* _REQUIREMENT_
What you return should match the entries below exactly, only without the images.

* _SOURCE DATA_
Segment Open

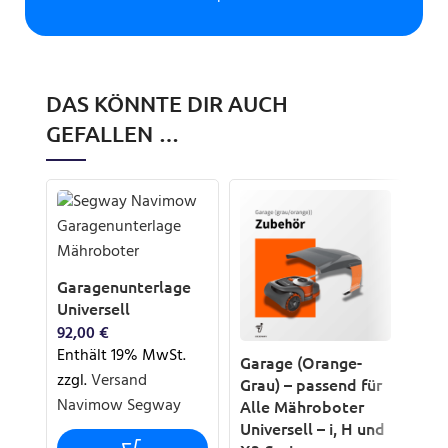
DAS KÖNNTE DIR AUCH
GEFALLEN …
Garagenunterlage
Universell
92,00
€
Enthält 19% MwSt.
Bür
Garage (Orange-
zzgl.
Versand
Ra
Grau) – passend für
Navimow Segway
Rob
Alle Mähroboter
Universell – i, H und
17,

Segment Closed

* _RESULT BELOW_
DAS KÖNNTE DIR AUCH
GEFALLEN …
Garagenunterlage
Universell
92,00
€
Enthält 19% MwSt.
Bür
Garage (Orange-
zzgl.
Versand
Ra
Grau) – passend für
Navimow Segway
Rob
Alle Mähroboter
Universell – i, H und
17,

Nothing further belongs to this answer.